2. Ascertaining the differences between the prior art and the claims at issue.
3. Resolving the level of ordinary skill in the pertinent art.
4. Considering objective evidence present in the application indicating obviousness or nonobviousness.
Claims 1, 3-9, 11-15, 17-20 are rejected under 35 U.S.C. 103 as being unpatentable over Sung et al., (US 2013/0238336 A1, herein “Sung”), in view of Jagatheesan et al., (US 2015/0025890 A1, herein “Jagatheesan”).
Regarding claim 1, Sung teaches a data processing method, comprising (Sung para. [0043], fig. 3, process for performing speech recognition): 
obtaining media data (Sung para. [0044], audio is received, where the audio can be from various media types, and as designated in the figure 3, is input speech); 
outputting first media data to a first recognition module, and obtaining a first recognition result of the first media data, wherein the first media data is a part of the media data (Sung paras. [0046], and [0061] input audio is recognized by various language models respective to language recognizer components 212a-212n (where one of the components would be a first recognition module), where the input audio (media data) includes a part in a first language and a part in a second language, and where a first language model is used to recognize a first part (first media data), and where a first language candidate (first recognition result) is produced for the first part using a recognition score produced by the first language model); 
determining whether the first recognition result satisfied a preset condition (Sung para. [0061], when a recognition score is produced in a first language model that is disproportionate to recognition scores produced by the first language model bordering the first part, then this condition (preset into the system as it is disclosed as rule governing the method) indicates that the first portion is in a different language than the second portion, and thus satisfied the preset condition of the disproportionate recognition scores for the first language model);
outputting the second media data to a second recognition module, and obtaining a second recognition result of the second media data, wherein the second media data is a part of the media data (Sung paras. [0046], and [0061] input audio is recognized by various language models respective to language recognizer components 212a-212n (where one of the components would be a second recognition module), where the input audio (media data) includes a part in a first language and a part in a second language, and where a second language model is used to recognize a second part (second media data), and where a second language candidate (second recognition result) is produced for the second part using a recognition score produced by the second language model); and 
obtaining a final recognition result of the media data based on the first recognition result and the second recognition result (Sung paras. [0061] and [0053], data output (final recognition result) corresponds to (thus based on) the first recognition candidate and second recognition candidate).
Sung does not explicitly teach the preset condition including identifying a keyword in the first recognition result;
in response to the first recognition result satisfying the preset condition, determining second media data.

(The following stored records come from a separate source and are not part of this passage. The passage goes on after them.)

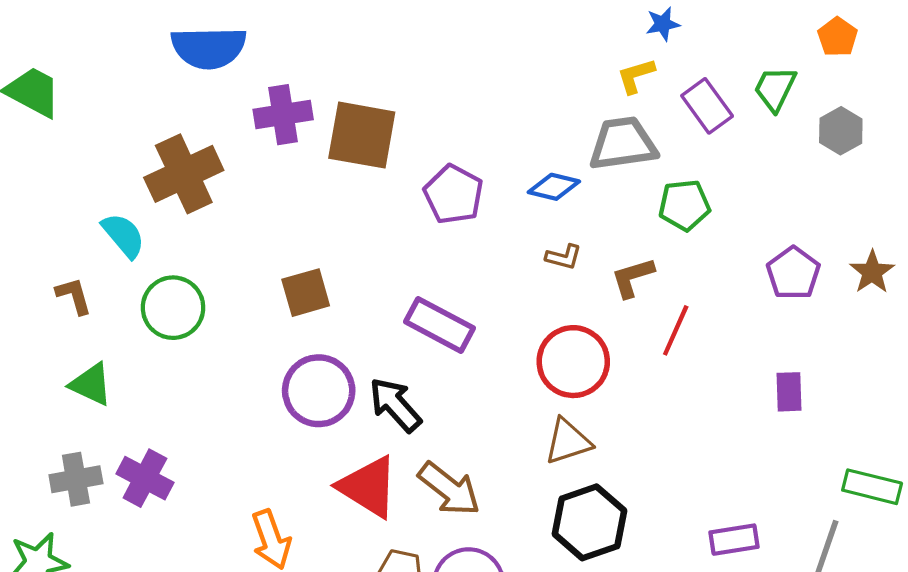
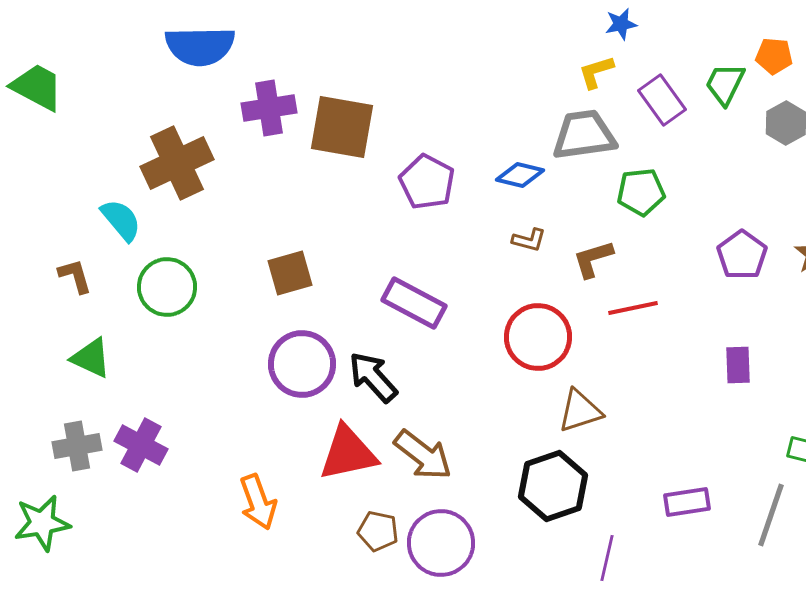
orange pentagon: (838, 37) -> (774, 56), moved, turned -30
red line: (676, 330) -> (633, 308), turned 54
brown triangle: (568, 441) -> (580, 411), moved
red triangle: (368, 487) -> (348, 453), turned -44

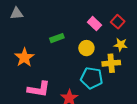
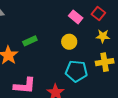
green rectangle: (57, 38) -> (30, 41), moved
yellow cross: (111, 63) -> (105, 62), moved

Jagatheesan teaches the preset condition including identifying a keyword in the first recognition result (Jagatheesan paras. [0061]-[0064], the threshold determining whether the speech needs to be forwarded to another speech recognizer is a function of the presence of certain keywords in the voice command);  
in response to the first recognition result satisfying the preset condition, determining second media data (Jagatheesan paras. [0049], [0060]-[0064], and [0068], in an HSR (hierarchical automatic speech recognition system) a local small automatic speech recognition determines, using a decision function, that it is necessary to forward the input voice command to another automatic speech recognition at a higher level in the hierarchy until an HSR that is capable of processing the speech for recognition is found, and the speech is processed there (thus the forwarded speech to the appropriate level HSR being the second media data, which may be a portion of the original input speech)).
Therefore, taking the teachings of Sung and Jagatheesan together as a whole, it would have been obvious to one of ordinary skill in the art before the effective filing date of the claimed invention to have modified the process for speech recognition as disclosed in Sung with an hierarchical sending of the speech data on based on the result of a first local ASR as it pertained to a preset condition as disclosed on Jagatheesan at least because doing so would reduce latency and use consumer’s edge resources for speech-to-text-to-action translation (Jagatheesan para. [0052]).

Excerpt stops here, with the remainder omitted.